• THE PROBLEM: Everything below from the line with "Internas 2026" through the line with "Общественная приемная" should be copied exactly, and nothing else; leave out the pictures.

• SUPPLIED INFORMATION:
++++++
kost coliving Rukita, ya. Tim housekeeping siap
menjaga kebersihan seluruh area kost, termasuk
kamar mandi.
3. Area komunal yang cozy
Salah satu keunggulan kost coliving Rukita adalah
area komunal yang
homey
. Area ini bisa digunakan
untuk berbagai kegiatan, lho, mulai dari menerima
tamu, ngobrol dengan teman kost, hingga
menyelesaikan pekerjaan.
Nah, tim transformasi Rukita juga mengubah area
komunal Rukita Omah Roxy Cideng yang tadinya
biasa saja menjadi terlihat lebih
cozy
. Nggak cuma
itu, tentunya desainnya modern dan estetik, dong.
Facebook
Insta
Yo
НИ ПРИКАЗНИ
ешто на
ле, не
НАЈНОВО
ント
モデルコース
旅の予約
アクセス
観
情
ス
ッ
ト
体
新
++++++
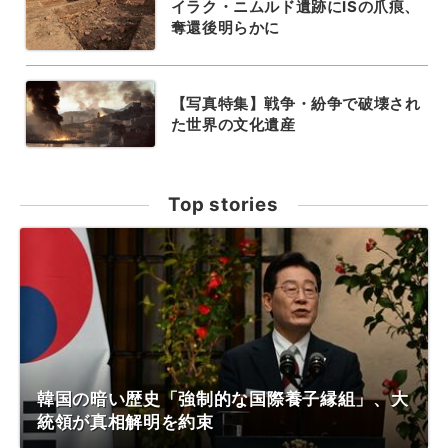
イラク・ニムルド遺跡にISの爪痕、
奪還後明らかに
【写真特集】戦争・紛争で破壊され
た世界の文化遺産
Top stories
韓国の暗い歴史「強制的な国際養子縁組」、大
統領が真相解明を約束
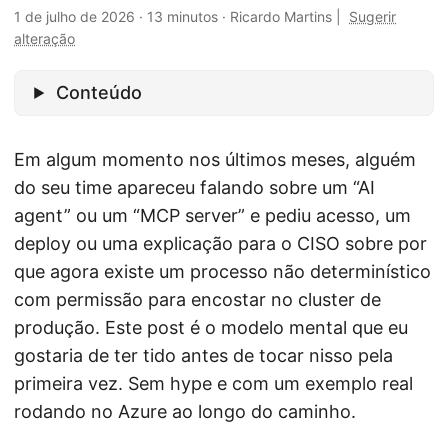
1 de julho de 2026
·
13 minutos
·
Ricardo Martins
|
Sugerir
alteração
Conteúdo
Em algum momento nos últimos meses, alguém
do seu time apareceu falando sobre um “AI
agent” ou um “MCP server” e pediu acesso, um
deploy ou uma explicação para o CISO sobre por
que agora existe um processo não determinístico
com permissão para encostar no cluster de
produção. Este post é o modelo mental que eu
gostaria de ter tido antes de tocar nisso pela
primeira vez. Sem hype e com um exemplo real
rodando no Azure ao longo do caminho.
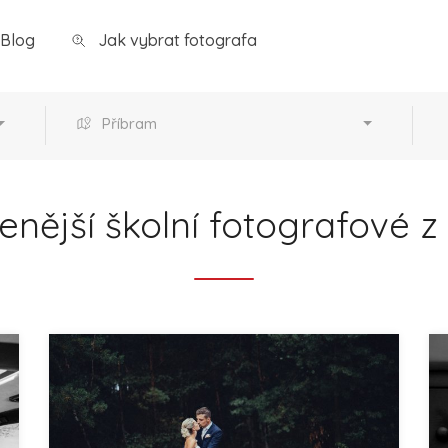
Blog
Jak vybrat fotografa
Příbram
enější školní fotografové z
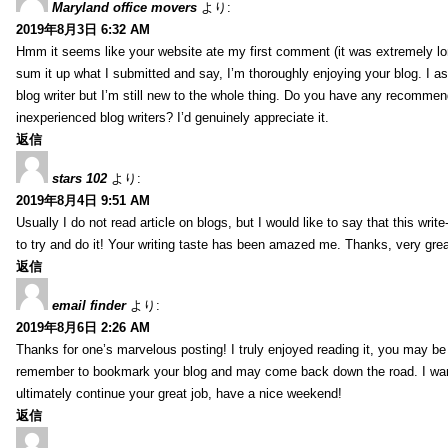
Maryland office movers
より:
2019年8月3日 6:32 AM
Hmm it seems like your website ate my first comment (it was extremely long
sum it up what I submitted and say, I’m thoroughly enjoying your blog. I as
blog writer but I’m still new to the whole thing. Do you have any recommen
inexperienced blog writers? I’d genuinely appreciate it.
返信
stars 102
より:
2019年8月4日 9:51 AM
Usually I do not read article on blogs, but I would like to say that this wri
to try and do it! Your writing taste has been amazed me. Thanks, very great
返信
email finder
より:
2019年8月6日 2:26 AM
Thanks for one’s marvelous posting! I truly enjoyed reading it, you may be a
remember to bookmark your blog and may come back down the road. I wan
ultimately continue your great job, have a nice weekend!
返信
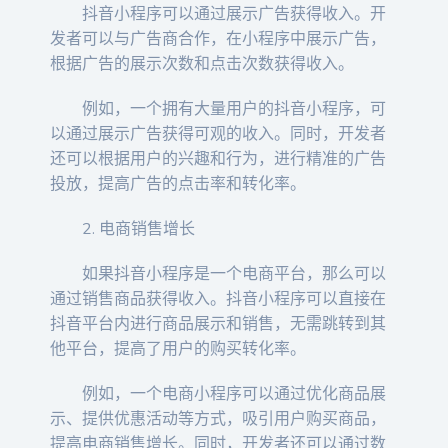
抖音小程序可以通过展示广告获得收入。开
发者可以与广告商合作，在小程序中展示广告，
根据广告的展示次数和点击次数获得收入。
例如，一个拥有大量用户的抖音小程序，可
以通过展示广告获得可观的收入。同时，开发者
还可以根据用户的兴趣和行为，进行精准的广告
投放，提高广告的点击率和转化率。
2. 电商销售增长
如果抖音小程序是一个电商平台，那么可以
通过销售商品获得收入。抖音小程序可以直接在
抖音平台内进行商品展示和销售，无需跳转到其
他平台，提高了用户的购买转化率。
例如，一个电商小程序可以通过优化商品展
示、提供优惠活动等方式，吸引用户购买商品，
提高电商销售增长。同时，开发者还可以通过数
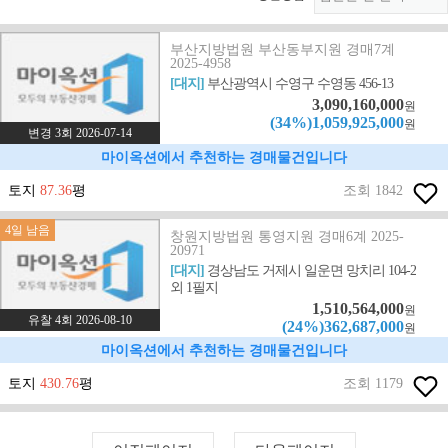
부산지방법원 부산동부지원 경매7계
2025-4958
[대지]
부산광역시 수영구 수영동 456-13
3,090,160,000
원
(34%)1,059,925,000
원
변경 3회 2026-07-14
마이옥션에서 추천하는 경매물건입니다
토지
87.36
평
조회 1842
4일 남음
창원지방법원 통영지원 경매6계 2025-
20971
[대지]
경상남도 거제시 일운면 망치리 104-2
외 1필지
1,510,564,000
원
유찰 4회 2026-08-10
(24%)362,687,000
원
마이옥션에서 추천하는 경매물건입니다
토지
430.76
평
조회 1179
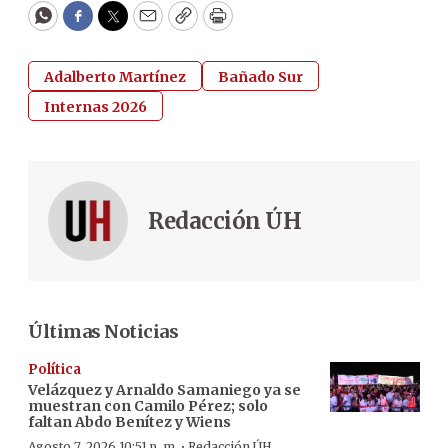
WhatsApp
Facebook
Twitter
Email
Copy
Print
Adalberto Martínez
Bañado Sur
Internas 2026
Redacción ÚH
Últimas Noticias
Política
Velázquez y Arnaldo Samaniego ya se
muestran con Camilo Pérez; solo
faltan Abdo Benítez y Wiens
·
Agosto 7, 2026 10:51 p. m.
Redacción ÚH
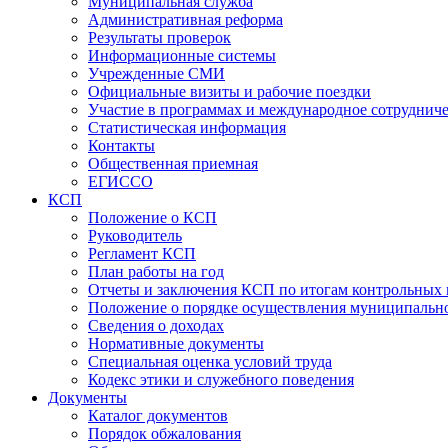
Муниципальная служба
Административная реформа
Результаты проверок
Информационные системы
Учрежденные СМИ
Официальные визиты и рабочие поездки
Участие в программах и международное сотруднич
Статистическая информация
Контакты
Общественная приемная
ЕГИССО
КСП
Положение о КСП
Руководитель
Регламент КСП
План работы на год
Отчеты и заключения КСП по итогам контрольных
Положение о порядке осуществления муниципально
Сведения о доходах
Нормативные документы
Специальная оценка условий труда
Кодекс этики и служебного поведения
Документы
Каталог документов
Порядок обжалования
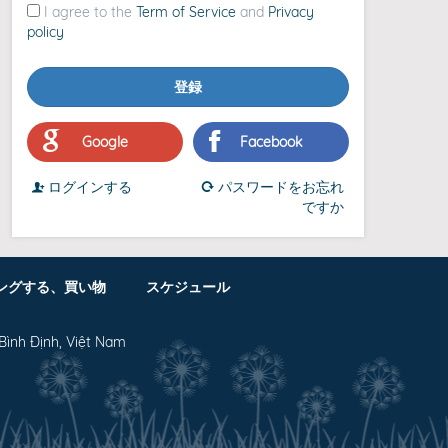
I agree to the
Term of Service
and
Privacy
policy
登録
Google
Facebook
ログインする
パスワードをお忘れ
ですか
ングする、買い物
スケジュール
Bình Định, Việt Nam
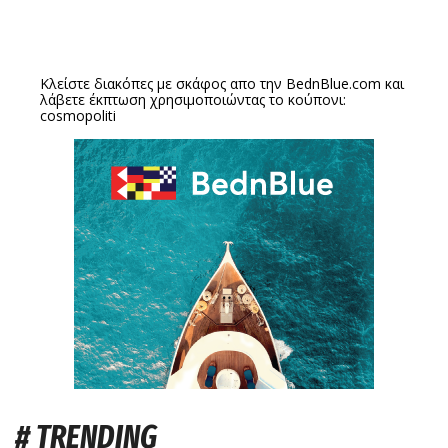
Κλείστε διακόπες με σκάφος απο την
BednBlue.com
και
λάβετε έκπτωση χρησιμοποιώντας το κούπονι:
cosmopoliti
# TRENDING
++++++
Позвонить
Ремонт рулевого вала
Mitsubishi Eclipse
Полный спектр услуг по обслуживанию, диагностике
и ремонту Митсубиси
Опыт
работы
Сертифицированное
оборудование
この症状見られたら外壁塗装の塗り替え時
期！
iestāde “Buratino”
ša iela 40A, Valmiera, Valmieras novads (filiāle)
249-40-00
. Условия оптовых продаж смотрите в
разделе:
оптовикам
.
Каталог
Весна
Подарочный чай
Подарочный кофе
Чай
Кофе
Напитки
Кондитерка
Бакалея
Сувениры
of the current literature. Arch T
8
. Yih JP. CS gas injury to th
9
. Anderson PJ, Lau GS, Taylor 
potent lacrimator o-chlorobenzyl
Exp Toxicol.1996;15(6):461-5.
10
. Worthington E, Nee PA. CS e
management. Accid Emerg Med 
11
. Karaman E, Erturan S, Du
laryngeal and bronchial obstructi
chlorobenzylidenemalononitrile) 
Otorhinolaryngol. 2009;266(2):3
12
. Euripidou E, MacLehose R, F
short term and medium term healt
++++++
• TASK ANSWER:
Internas 2026
Redacción ÚH
Últimas Noticias
Política
Velázquez y Arnaldo Samaniego ya se
muestran con Camilo Pérez; solo
faltan Abdo Benítez y Wiens
·
Agosto 7, 2026 10:51 p. m.
Redacción ÚH
Муниципальная служба
Административная реформа
Результаты проверок
Информационные системы
Учрежденные СМИ
Официальные визиты и рабочие поездки
Участие в программах и международное сотруднич
Статистическая информация
Контакты
Общественная приемная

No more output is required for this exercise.